True to form, National Highways’ regulator, the Office of Rail and Road (ORR), has brushed off a complaint from campaigners about the company’s alleged misuse of designated funds.
Transport Action Network (TAN) wrote to the ORR in August following publication of one of its National Highways Watch pieces on the issue, to which I contributed.
Specifically, it alleged that the company was spending the “ring-fenced” funds on:
Projects completely unrelated to roads (such as dance classes and school play equipment), acting as ‘sweeteners’ to buy local support on controversial schemes such as the Lower Thames Crossing
Mitigation for new road projects, removing the cost of conservation projects from the project budget and artificially lowering the cost estimate.

Designated Funds are a separate cash pot intended to make improvements on and around the strategic road network to address impacts such as community severance and environmental impacts, as well as delivering “additional” improvements to road schemes and improving safety across the network.
The ORR’s response to TAN’s complaint was broadly that as the government had not prescribed what designated funds could or could not be spent on, National Highways can do what it likes with the cash, which totalled £870m under the 2020-25 road investment strategy (RIS 2) and £89m in the interim period (2025-26).
It paraphrased RIS 2, which itself paraphrased its four named funds, as naming “some specific areas for investment – such as improving environmental performance, investigating innovative processes and improving facilities for those who walk and cycle” but also making clear that this is not an exhaustive list.
The ORR then directly quoted from the RIS 2 document:
To cover these areas and many more, there are a series of ‘designated funds’, which are reserved for key aspects of Highways England’s activity.
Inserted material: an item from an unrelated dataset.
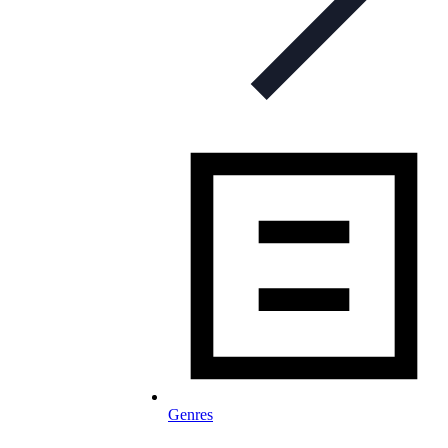
Genres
Unlike the enhancements programme, these are not specified in advance.
This paragraph goes to the heart of what is wrong with the designated funds set-up. The phrase “these areas and many more” does indeed signal that the list is not exhaustive (unless only part of the list has been published) but how can funds be “reserved” for a non-exhaustive list? And in the same vein, how can they be “designated”?
Bizarrely, in an advice note to government for the interim period, the ORR said:
National Highways has allocated capital funds for other activities that fall outside the definitions of enhancements, Designated Funds and renewals.
So it seems that when the regulator wants to give National Highways a free pass on designated funds, there is no defined list of what they can be spent on. But it also believes that there are activities that fall either inside or “outside” the definition of these funds.